Tiroit ultrasonlarında sık karşılaşılan ancak birçok kişinin adını bile duymadığı ‘yalancı nodüller’, uzmanlara göre yanlış tanı, gereksiz biyopsi ve riskli ameliyatlara kapı aralayabiliyor. Özellikle 40 yaş üzeri kadınlarda daha sık görülen bu yapılar, gerçek nodüllerle karıştırıldığında hastalar ciddi sonuçlarla karşı karşıya kalabiliyor.
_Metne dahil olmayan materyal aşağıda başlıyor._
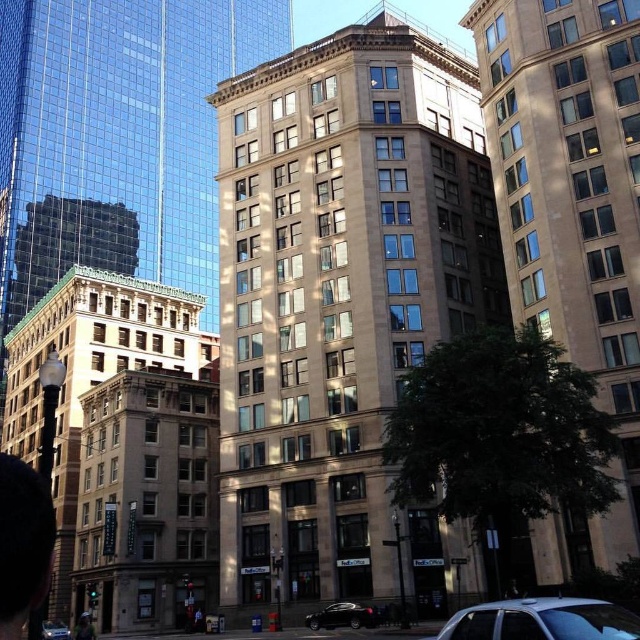 Who is lower down, silver metallic car at lower right or shiny black sedan at lower center?

shiny black sedan at lower center is below.

Can you confirm if silver metallic car at lower right is bigger than shiny black sedan at lower center?

Yes.

You are a GUI agent. You are given a task and a screenshot of the screen. Output one action in this format:
    pyautogui.click(x=<x>, y=<y>)
    Task: Click on the silver metallic car at lower right
    
    Given the screenshot: What is the action you would take?
    pyautogui.click(x=541, y=620)

Find the location of a particular element. The image size is (640, 640). silver metallic car at lower right is located at coordinates (541, 620).

Between point (515, 608) and point (68, 632), which one is positioned in front?

Point (515, 608)

Between silver metallic car at lower right and silver metallic sedan at lower left, which one appears on the right side from the viewer's perspective?

silver metallic car at lower right

Does point (598, 632) come closer to viewer compared to point (44, 628)?

Yes, point (598, 632) is in front of point (44, 628).

The height and width of the screenshot is (640, 640). In order to click on silver metallic car at lower right in this screenshot , I will do `click(541, 620)`.

Does shiny black sedan at lower center lie behind silver metallic sedan at lower left?

That is False.

Is shiny black sedan at lower center bigger than silver metallic sedan at lower left?

No, shiny black sedan at lower center is not bigger than silver metallic sedan at lower left.

Locate an element on the screen. This screenshot has width=640, height=640. shiny black sedan at lower center is located at coordinates (342, 616). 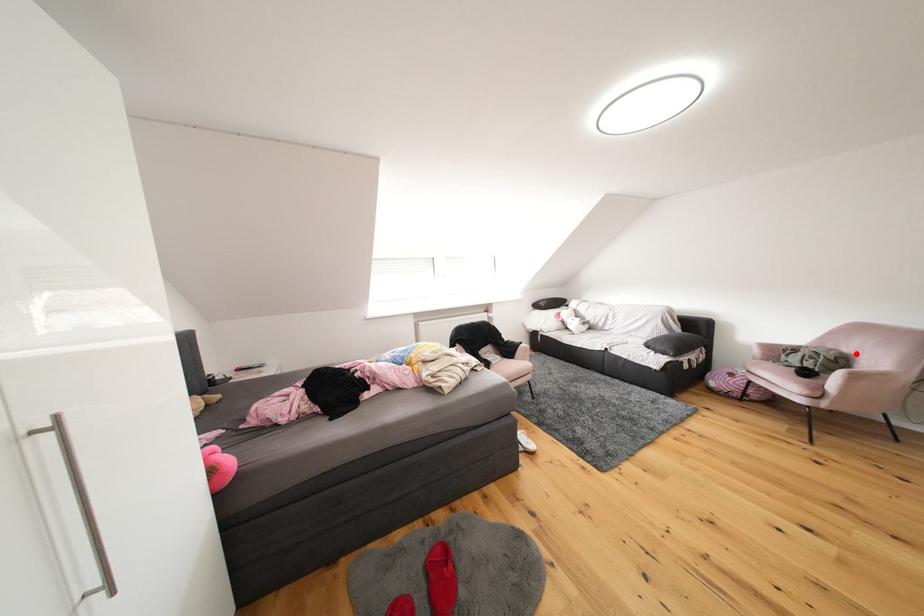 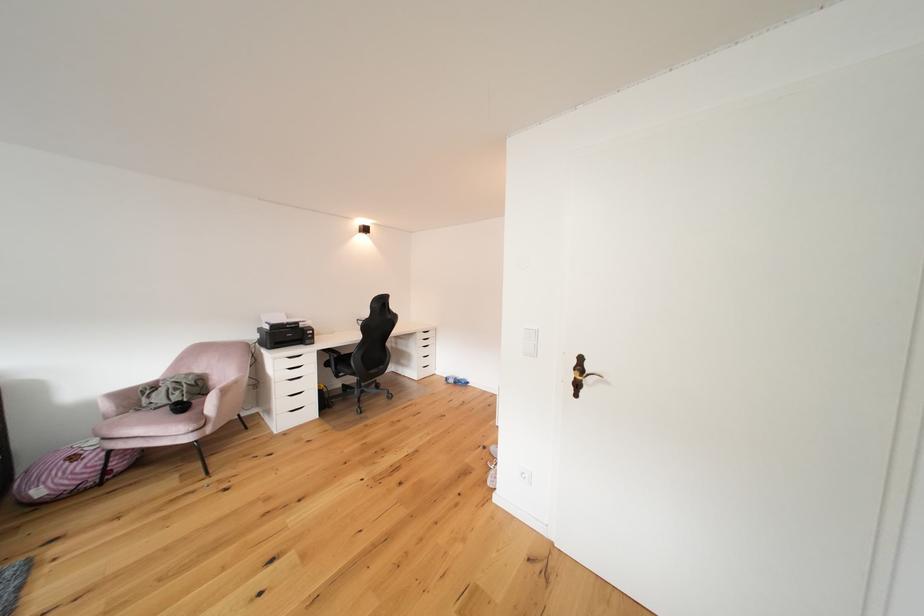 Question: I am providing you with two images of the same scene from different viewpoints. A red point is marked on the first image. At the location where the point appears in image 1, is it still visible in image 2?

Choices:
 (A) Yes
 (B) No

Answer: (A) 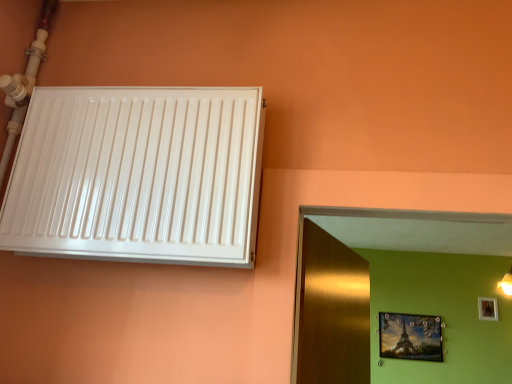 Question: Considering the positions of white glossy radiator at upper left and metallic gold picture frame at upper right, the second picture frame positioned from the right, in the image, is white glossy radiator at upper left bigger or smaller than metallic gold picture frame at upper right, the second picture frame positioned from the right,?

Choices:
 (A) big
 (B) small

Answer: (A)

Question: Is white glossy radiator at upper left situated inside metallic gold picture frame at upper right, the second picture frame positioned from the right, or outside?

Choices:
 (A) inside
 (B) outside

Answer: (B)

Question: Based on their relative distances, which object is farther from the metallic gold picture frame at upper right, arranged as the first picture frame when ordered from the bottom?

Choices:
 (A) wooden photo frame at upper right, which is the 1th picture frame from right to left
 (B) white glossy radiator at upper left

Answer: (B)

Question: Which of these objects is positioned farthest from the metallic gold picture frame at upper right, the second picture frame positioned from the right?

Choices:
 (A) white glossy radiator at upper left
 (B) wooden photo frame at upper right, positioned as the second picture frame in left-to-right order

Answer: (A) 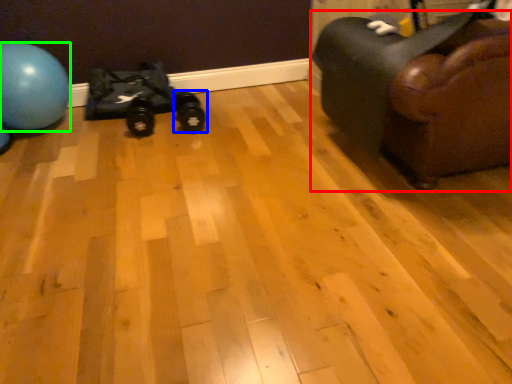 Question: Which object is the farthest from furniture (highlighted by a red box)? Choose among these: footwear (highlighted by a blue box) or ball (highlighted by a green box).

Choices:
 (A) footwear
 (B) ball

Answer: (B) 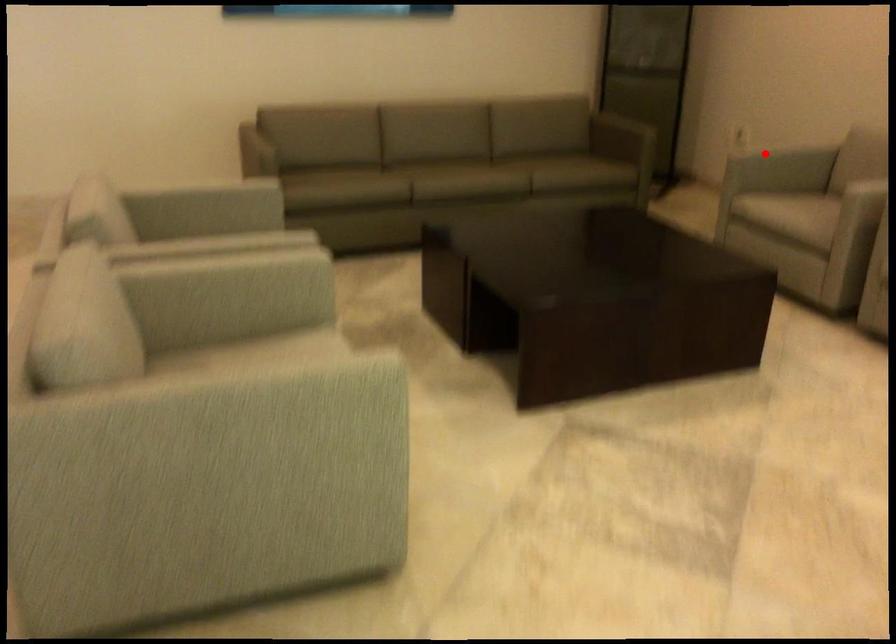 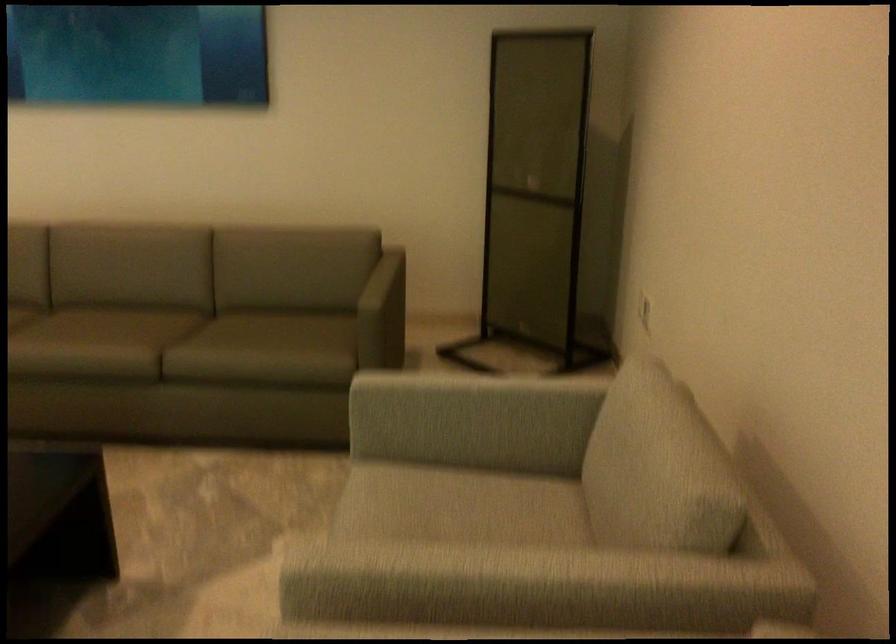 Locate, in the second image, the point that corresponds to the highlighted location in the first image.

(469, 399) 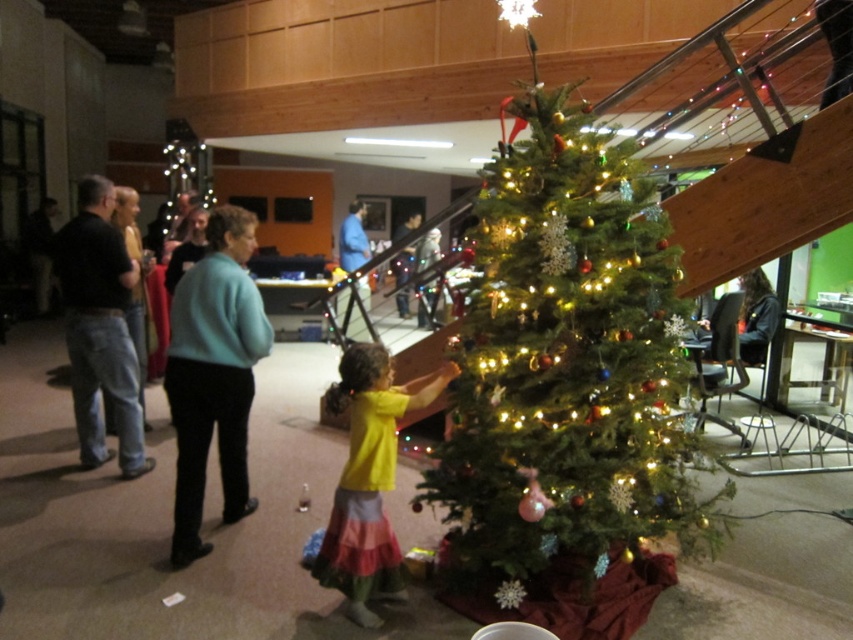 You are at a community event and see two people on the left side of the room. One is wearing jeans at left and the other is wearing a light blue sweater at left. Which clothing item is positioned more to the right side?

The jeans at left are positioned more to the right side than the light blue sweater at left.

You are standing in the festive indoor scene with the decorated Christmas tree. You need to place a gift box at the exact location of the jeans at left. Where should you place the gift box?

You should place the gift box at the 2D location point of jeans at left, which is at point (100, 328).

You are a photographer at the event and want to capture a full view of both the green matte christmas tree at center and the yellow matte shirt at center in a single photo. Given the height difference between them, will you need to adjust your camera angle to ensure both are fully visible?

The green matte christmas tree at center is much taller than the yellow matte shirt at center. To capture both fully, you should position the camera slightly lower to include the full height of the tree while still framing the shirt appropriately.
Yalancı nodüllerin tiroit bezinde belirgin sınırları olmayan, iltihap hücrelerinin yarattığı görüntüler olduğunu belirten uzmanlar; bu oluşumların gerçek nodüllerle karıştırılmasının yaygın bir problem olduğuna dikkat çekiyor. Haşimoto hastalığının, yalancı nodüllerin oluşumunda en önemli etken olduğuna işaret edilirken, iltihabın ultrasonda nodül benzeri bir görüntüye yol açtığı vurgulanıyor.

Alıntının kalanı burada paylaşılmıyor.